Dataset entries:

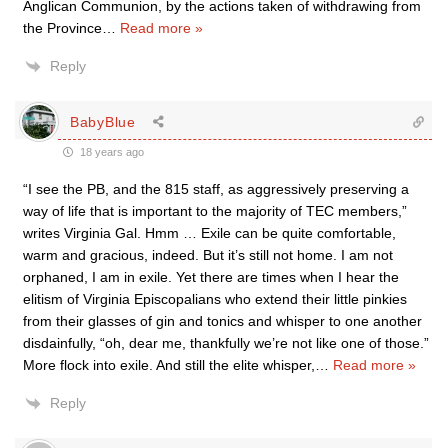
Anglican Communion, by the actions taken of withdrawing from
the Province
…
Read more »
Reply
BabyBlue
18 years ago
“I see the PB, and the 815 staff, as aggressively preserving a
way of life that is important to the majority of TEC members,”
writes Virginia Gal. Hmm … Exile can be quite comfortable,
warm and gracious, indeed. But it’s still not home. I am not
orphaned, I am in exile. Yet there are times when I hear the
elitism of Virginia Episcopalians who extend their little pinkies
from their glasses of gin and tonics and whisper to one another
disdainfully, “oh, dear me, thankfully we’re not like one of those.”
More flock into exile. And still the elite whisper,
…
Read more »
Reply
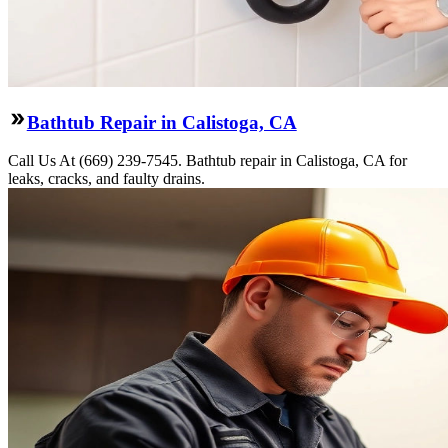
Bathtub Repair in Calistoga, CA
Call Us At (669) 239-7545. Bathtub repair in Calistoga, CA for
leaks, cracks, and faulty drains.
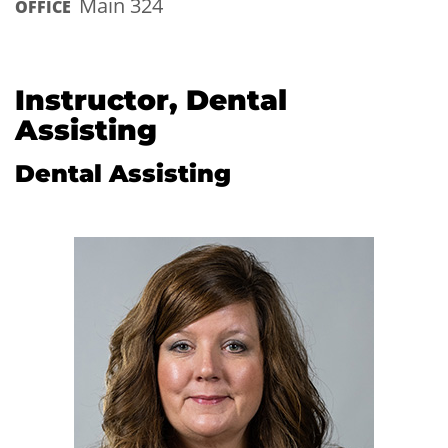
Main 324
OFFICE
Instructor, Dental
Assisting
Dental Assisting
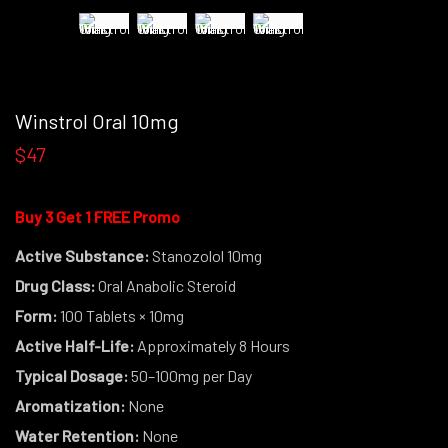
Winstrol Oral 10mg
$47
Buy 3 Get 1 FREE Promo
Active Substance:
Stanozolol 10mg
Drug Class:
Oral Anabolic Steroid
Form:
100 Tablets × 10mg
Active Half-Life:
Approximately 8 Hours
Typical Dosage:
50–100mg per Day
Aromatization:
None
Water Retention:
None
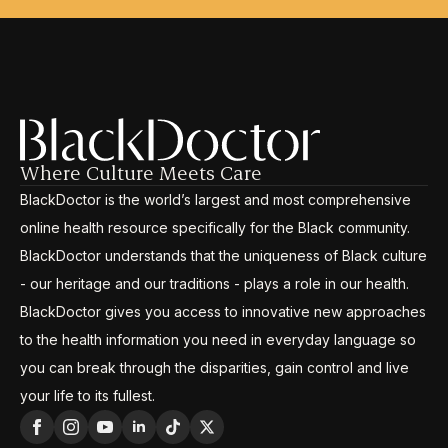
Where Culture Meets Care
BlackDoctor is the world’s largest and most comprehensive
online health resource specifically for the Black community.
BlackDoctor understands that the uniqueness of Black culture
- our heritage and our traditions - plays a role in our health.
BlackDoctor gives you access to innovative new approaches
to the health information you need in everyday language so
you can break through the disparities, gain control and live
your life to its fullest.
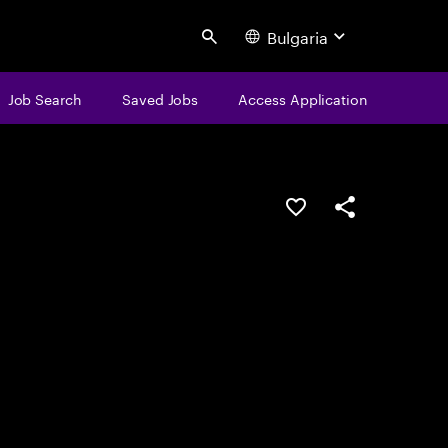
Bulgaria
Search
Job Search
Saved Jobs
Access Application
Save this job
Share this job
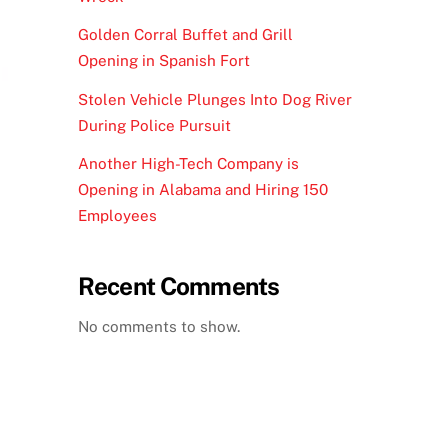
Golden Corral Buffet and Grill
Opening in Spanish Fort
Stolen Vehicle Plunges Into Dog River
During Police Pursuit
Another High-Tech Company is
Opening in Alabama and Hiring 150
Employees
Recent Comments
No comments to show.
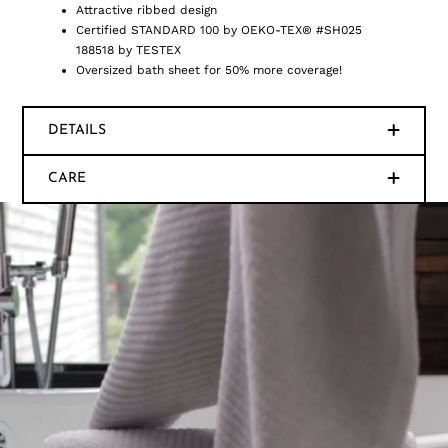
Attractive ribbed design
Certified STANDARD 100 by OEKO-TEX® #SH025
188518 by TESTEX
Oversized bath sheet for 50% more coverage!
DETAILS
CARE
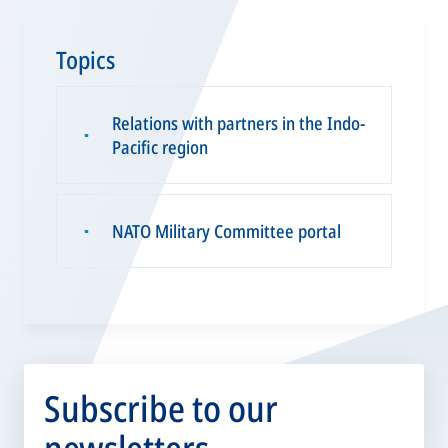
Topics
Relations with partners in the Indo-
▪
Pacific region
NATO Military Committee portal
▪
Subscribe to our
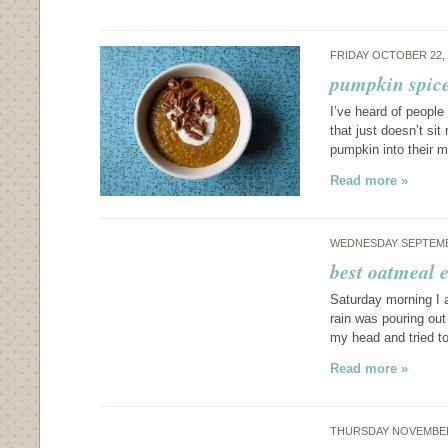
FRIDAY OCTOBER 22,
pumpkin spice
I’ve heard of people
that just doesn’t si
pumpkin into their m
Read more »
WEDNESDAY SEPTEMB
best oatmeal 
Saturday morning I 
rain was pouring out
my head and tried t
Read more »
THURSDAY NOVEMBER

--

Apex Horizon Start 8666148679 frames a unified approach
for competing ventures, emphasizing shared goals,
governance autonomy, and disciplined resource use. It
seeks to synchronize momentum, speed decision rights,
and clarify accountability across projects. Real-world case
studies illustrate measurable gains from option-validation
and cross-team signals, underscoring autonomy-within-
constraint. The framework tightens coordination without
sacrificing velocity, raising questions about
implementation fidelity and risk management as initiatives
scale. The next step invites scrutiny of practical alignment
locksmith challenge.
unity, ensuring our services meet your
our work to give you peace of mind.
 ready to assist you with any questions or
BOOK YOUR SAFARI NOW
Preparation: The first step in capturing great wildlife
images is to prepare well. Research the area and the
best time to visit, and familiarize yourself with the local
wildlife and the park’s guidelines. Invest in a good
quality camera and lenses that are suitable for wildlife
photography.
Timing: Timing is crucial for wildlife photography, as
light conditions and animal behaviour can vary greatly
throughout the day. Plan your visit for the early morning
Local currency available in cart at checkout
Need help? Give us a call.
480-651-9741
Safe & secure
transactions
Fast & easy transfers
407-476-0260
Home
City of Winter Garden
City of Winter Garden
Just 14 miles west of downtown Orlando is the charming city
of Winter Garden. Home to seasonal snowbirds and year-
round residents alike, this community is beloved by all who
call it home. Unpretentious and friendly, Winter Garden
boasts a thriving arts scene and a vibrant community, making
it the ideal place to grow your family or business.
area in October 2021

---

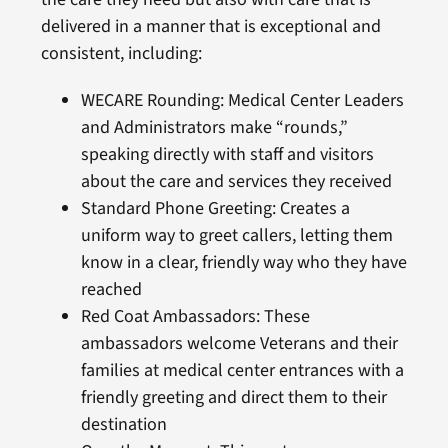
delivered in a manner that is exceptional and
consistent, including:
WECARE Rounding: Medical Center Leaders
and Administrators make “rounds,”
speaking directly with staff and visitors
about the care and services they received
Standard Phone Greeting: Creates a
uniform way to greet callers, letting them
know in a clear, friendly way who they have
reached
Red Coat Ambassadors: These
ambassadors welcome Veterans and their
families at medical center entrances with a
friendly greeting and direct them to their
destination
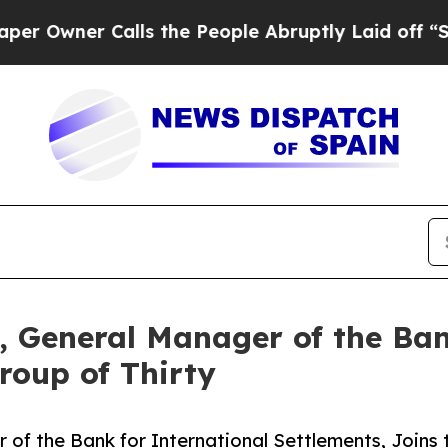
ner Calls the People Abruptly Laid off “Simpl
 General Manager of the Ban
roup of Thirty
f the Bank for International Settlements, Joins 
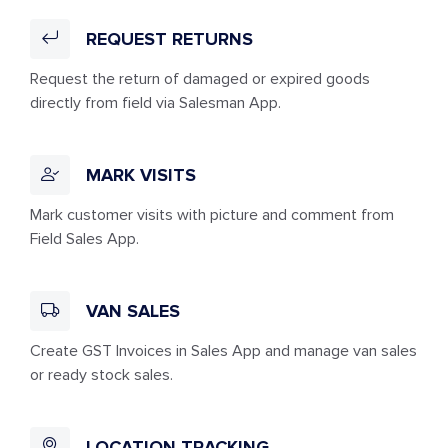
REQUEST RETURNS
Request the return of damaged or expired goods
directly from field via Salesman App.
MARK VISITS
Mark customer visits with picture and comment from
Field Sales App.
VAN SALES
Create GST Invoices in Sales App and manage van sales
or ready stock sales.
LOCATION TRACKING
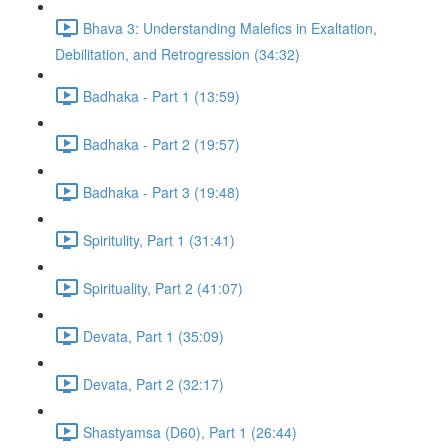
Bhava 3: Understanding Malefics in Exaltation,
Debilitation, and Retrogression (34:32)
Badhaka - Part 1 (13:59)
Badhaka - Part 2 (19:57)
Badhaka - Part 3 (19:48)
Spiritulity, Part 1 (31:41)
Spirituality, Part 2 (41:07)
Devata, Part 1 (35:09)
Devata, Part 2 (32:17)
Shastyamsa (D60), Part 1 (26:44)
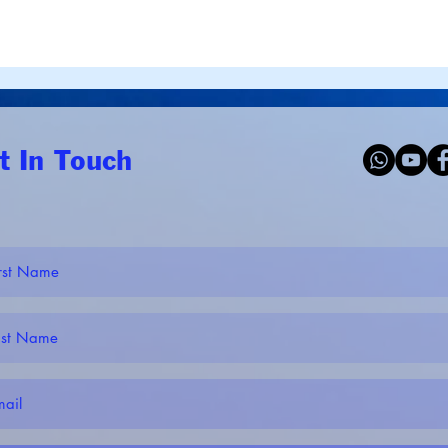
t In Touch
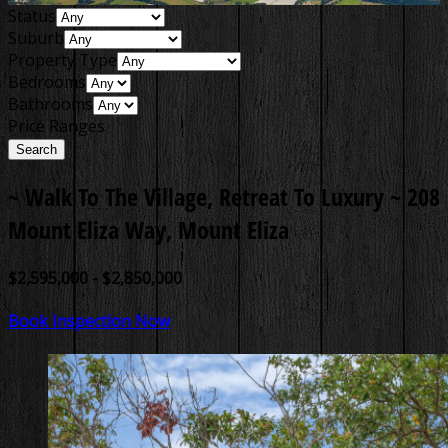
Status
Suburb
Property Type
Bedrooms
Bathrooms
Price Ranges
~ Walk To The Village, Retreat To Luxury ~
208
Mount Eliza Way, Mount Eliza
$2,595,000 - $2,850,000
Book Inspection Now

[Your instructions] Please report how many lines of the entries above contain the string "their". Reply with only the number.

[Answer area] 5